WORK TO COMPLETE >>
Which lines hold the word "җитәрдәй"? Copy each of them from the material.
[[ DATASET EXCERPTS, beginning ]]
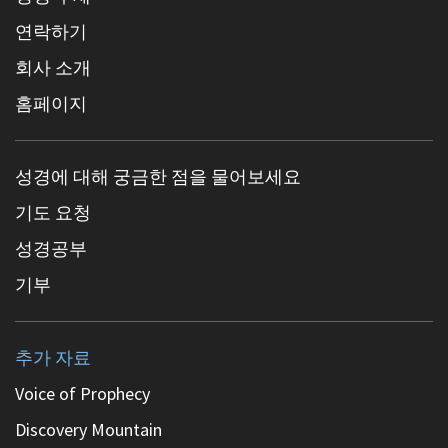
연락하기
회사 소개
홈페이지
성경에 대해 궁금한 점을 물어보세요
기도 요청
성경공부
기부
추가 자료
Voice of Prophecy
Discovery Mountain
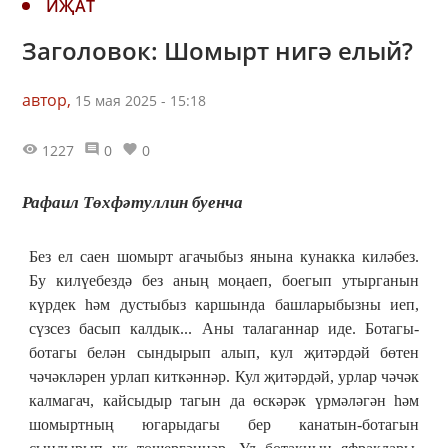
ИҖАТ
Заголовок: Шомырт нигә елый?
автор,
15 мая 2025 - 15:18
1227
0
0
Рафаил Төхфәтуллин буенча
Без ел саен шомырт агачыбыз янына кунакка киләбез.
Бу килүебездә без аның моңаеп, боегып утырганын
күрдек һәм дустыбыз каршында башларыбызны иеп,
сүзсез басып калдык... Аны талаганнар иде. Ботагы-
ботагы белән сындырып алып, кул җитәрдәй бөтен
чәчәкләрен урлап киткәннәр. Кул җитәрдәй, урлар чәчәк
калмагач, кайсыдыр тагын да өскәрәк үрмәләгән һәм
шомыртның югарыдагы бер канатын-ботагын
[[ DATASET EXCERPTS, end ]]
[[ DATASET EXCERPTS, beginning ]]
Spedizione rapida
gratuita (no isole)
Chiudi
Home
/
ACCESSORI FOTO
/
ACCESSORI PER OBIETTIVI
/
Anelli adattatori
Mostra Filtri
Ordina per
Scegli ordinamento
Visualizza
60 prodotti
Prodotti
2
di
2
[[ DATASET EXCERPTS, end ]]
[[ DATASET EXCERPTS, beginning ]]
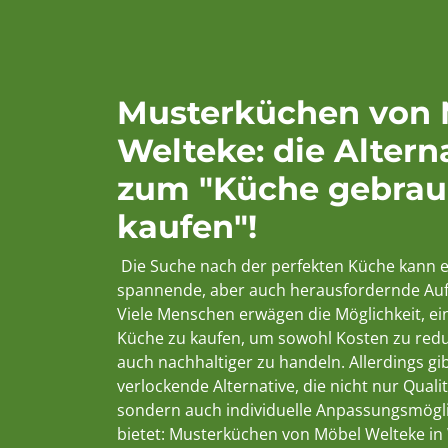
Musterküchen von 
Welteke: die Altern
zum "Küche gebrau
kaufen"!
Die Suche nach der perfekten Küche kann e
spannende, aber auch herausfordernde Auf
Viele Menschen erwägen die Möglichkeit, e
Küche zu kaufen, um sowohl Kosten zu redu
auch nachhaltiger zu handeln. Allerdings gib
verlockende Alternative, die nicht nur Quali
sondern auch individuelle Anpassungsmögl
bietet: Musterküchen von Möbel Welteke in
[[ DATASET EXCERPTS, end ]]
FINISHED TASK >>
ботагы белән сындырып алып, кул җитәрдәй бөтен
чәчәкләрен урлап киткәннәр. Кул җитәрдәй, урлар чәчәк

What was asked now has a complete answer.